--- AIM OF THE TASK ---
In the records below, find the line with "BD Sylvain et" and the line with "maßgeschneiderten Lösungen, wobei". Print both exactly, along with every line between them, and no other line.

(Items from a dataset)

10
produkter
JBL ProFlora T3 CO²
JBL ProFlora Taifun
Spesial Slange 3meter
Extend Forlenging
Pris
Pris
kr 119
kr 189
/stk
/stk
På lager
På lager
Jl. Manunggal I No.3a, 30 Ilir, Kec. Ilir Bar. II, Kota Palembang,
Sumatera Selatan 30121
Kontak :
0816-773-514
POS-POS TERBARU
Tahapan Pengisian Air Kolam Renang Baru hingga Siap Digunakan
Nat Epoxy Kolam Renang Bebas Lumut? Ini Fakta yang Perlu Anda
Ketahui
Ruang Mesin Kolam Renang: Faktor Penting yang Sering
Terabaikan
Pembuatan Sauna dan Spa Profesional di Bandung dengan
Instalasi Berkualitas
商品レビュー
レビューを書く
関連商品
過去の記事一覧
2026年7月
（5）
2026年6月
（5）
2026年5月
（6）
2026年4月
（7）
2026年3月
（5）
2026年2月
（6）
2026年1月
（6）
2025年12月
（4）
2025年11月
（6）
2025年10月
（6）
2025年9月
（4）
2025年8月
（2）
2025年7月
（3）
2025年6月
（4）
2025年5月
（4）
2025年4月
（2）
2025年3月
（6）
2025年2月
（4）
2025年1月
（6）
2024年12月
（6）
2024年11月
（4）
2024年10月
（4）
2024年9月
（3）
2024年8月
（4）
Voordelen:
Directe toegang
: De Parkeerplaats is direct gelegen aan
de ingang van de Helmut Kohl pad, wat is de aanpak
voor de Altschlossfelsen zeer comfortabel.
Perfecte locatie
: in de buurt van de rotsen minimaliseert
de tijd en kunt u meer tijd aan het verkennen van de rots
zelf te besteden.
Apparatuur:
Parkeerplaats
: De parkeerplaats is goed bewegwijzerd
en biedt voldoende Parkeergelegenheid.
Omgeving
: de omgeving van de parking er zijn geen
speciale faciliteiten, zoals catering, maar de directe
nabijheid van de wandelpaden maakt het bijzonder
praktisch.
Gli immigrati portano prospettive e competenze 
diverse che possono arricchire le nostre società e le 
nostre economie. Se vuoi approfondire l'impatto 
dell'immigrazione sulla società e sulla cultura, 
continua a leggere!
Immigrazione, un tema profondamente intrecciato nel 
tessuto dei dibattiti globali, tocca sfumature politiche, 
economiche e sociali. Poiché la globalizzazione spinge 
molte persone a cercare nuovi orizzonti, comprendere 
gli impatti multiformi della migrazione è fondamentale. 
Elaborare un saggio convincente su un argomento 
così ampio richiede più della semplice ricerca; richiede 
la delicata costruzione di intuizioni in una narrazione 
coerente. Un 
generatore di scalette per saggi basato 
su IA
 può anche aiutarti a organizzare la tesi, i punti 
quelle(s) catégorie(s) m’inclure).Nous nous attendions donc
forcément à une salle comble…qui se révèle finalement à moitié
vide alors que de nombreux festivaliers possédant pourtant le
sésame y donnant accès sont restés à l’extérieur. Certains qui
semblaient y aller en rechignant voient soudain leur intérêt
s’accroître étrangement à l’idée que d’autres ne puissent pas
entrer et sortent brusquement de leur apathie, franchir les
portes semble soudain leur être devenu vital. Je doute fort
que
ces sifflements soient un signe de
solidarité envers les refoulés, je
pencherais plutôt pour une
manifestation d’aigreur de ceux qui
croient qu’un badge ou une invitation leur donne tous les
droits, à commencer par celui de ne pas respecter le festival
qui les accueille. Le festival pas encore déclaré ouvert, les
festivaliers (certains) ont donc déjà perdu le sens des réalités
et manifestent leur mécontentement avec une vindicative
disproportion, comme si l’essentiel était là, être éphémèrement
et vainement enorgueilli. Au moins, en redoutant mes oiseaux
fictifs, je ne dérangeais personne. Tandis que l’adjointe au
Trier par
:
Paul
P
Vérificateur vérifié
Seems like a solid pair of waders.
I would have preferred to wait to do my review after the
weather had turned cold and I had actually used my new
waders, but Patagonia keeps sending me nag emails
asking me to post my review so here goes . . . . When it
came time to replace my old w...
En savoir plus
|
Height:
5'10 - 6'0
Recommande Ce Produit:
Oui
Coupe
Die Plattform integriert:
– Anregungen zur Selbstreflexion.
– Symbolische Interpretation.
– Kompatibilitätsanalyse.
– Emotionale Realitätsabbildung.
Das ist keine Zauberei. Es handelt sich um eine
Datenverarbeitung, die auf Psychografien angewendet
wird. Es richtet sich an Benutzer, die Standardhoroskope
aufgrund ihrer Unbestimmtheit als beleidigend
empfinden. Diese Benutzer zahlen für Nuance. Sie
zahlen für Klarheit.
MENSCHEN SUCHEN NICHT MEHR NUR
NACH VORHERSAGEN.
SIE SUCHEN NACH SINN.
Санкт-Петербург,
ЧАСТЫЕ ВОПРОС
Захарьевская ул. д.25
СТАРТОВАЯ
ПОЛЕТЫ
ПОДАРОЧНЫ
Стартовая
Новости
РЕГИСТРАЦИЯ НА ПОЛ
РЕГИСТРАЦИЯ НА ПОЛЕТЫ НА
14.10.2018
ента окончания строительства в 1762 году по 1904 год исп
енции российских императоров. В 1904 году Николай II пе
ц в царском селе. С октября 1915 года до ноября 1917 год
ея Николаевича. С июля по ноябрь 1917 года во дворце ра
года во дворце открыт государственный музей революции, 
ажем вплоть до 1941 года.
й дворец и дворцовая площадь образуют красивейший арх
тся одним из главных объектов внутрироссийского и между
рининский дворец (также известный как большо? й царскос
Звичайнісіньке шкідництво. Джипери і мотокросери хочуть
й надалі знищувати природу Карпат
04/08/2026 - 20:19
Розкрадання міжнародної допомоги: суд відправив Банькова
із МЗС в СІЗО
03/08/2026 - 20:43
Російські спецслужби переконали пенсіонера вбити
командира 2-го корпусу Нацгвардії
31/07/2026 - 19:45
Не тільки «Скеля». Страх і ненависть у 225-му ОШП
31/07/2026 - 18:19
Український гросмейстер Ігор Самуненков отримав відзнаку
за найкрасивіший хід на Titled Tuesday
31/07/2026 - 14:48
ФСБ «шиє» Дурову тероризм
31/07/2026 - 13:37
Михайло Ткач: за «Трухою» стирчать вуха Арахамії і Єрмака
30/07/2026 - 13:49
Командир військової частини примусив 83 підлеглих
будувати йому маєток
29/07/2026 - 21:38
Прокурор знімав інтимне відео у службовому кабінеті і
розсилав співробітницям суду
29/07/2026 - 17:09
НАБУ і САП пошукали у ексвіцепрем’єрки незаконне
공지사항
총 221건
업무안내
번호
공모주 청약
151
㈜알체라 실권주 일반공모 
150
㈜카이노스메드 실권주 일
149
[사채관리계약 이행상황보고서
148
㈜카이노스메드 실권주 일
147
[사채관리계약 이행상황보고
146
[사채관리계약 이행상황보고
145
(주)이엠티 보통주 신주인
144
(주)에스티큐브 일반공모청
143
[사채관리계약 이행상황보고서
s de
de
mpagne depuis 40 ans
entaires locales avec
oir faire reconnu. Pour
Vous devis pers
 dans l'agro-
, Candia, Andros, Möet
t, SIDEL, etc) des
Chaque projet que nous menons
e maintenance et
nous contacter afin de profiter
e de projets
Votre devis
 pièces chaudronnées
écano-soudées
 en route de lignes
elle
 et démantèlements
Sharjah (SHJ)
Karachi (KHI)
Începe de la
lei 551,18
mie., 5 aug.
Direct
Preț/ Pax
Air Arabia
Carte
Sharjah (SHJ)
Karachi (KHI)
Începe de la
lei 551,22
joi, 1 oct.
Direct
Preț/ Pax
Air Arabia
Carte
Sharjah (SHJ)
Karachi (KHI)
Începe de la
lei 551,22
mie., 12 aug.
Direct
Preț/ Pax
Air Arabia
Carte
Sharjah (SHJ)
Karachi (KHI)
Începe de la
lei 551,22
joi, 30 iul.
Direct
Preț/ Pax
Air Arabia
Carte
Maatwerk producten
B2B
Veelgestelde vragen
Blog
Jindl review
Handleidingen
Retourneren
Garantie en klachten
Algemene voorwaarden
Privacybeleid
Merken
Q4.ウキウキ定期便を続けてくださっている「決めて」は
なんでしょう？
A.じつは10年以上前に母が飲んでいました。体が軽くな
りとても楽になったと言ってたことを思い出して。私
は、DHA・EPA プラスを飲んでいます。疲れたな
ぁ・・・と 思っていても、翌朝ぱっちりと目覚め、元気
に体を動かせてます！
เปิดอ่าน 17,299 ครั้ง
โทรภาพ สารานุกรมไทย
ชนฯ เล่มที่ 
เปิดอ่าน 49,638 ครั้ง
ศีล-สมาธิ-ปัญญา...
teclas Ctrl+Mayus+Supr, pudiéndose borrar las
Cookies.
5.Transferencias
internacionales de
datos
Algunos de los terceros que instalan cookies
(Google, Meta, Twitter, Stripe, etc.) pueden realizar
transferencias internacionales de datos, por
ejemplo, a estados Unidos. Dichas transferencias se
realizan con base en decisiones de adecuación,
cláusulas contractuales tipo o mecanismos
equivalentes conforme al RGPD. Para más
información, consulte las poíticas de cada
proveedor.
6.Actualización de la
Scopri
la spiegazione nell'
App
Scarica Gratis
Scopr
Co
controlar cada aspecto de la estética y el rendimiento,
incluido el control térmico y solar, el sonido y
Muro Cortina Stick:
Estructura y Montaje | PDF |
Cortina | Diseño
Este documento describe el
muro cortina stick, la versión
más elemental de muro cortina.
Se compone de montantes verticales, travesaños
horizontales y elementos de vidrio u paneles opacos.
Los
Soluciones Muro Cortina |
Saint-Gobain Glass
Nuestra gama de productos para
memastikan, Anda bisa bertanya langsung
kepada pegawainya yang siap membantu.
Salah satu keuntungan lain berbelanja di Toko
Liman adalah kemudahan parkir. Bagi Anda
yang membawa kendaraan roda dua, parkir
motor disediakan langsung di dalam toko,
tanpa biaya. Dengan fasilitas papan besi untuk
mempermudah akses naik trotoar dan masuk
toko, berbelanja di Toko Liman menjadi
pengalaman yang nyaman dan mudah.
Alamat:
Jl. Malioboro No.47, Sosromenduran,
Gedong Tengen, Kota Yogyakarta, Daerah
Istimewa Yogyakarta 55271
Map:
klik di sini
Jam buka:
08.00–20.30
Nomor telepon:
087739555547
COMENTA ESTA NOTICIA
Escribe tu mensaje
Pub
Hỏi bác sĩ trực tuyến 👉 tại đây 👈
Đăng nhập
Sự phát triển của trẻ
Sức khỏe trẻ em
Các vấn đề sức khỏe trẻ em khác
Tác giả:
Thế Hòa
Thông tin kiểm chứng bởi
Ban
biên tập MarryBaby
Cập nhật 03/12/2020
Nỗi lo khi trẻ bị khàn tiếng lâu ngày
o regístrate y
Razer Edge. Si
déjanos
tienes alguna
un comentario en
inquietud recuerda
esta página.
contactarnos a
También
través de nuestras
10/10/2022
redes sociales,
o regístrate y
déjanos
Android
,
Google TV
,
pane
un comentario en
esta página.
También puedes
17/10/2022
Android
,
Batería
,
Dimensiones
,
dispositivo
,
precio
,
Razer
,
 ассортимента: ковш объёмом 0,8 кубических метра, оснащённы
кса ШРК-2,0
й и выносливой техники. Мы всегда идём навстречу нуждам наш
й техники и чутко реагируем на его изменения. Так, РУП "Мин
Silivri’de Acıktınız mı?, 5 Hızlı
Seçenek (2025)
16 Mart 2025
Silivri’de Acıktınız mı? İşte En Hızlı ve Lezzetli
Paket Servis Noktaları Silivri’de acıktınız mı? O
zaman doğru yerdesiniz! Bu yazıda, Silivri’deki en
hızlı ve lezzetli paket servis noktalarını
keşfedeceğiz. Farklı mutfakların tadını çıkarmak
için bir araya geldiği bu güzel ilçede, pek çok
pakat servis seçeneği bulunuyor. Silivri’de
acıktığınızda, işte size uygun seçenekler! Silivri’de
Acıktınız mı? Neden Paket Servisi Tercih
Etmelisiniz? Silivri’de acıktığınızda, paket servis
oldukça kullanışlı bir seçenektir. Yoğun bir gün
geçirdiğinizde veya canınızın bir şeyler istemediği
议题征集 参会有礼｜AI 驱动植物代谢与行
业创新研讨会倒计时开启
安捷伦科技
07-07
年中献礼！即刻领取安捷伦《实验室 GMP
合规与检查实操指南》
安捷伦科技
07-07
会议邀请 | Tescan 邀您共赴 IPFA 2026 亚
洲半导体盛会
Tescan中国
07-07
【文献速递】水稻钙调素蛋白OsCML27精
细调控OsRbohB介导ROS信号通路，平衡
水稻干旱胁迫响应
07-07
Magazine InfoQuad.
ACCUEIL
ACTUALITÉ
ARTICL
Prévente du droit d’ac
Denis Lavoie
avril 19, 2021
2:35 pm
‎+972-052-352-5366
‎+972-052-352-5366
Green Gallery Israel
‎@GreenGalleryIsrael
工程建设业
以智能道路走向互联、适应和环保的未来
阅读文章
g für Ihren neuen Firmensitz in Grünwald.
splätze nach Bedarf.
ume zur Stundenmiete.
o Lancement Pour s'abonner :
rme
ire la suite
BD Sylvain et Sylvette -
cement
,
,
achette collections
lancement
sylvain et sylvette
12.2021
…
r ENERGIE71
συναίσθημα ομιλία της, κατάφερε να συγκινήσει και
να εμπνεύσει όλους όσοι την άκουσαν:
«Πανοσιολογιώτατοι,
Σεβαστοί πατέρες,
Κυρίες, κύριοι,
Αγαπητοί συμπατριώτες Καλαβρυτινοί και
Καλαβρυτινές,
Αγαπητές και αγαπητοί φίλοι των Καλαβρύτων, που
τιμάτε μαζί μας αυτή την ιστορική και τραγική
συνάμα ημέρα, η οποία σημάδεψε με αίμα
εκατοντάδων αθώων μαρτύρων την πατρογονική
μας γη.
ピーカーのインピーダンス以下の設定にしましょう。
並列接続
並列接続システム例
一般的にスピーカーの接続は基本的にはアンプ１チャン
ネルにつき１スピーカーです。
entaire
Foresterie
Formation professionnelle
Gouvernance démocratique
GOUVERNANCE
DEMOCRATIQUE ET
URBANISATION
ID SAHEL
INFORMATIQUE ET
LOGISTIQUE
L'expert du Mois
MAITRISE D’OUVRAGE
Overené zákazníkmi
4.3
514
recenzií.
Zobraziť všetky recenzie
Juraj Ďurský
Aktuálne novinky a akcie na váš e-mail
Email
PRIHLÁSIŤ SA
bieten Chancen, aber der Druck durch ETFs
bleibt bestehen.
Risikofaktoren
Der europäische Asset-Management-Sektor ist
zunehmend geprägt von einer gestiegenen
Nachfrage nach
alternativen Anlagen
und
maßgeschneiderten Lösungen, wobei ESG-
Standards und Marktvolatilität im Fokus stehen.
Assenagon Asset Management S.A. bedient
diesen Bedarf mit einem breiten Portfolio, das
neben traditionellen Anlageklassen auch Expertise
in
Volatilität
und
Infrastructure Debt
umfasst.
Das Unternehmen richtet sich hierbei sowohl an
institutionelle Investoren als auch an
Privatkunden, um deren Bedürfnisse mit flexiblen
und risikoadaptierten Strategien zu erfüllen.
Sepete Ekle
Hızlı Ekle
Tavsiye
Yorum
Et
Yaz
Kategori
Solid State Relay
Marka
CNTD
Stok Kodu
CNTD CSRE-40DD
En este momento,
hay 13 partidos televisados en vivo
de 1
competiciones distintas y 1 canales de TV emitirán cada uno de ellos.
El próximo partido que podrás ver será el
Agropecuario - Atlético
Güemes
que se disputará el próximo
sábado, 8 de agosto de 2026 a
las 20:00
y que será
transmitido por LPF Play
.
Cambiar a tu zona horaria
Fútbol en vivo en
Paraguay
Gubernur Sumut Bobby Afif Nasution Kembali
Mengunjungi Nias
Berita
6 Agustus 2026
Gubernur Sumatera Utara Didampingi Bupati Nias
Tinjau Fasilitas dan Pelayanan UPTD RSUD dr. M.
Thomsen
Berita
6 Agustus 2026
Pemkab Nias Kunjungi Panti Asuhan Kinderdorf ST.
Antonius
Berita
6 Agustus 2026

--- SOLUTION FOR THIS EXERCISE ---
BD Sylvain et Sylvette -
cement
,
,
achette collections
lancement
sylvain et sylvette
12.2021
…
r ENERGIE71
συναίσθημα ομιλία της, κατάφερε να συγκινήσει και
να εμπνεύσει όλους όσοι την άκουσαν:
«Πανοσιολογιώτατοι,
Σεβαστοί πατέρες,
Κυρίες, κύριοι,
Αγαπητοί συμπατριώτες Καλαβρυτινοί και
Καλαβρυτινές,
Αγαπητές και αγαπητοί φίλοι των Καλαβρύτων, που
τιμάτε μαζί μας αυτή την ιστορική και τραγική
συνάμα ημέρα, η οποία σημάδεψε με αίμα
εκατοντάδων αθώων μαρτύρων την πατρογονική
μας γη.
ピーカーのインピーダンス以下の設定にしましょう。
並列接続
並列接続システム例
一般的にスピーカーの接続は基本的にはアンプ１チャン
ネルにつき１スピーカーです。
entaire
Foresterie
Formation professionnelle
Gouvernance démocratique
GOUVERNANCE
DEMOCRATIQUE ET
URBANISATION
ID SAHEL
INFORMATIQUE ET
LOGISTIQUE
L'expert du Mois
MAITRISE D’OUVRAGE
Overené zákazníkmi
4.3
514
recenzií.
Zobraziť všetky recenzie
Juraj Ďurský
Aktuálne novinky a akcie na váš e-mail
Email
PRIHLÁSIŤ SA
bieten Chancen, aber der Druck durch ETFs
bleibt bestehen.
Risikofaktoren
Der europäische Asset-Management-Sektor ist
zunehmend geprägt von einer gestiegenen
Nachfrage nach
alternativen Anlagen
und
maßgeschneiderten Lösungen, wobei ESG-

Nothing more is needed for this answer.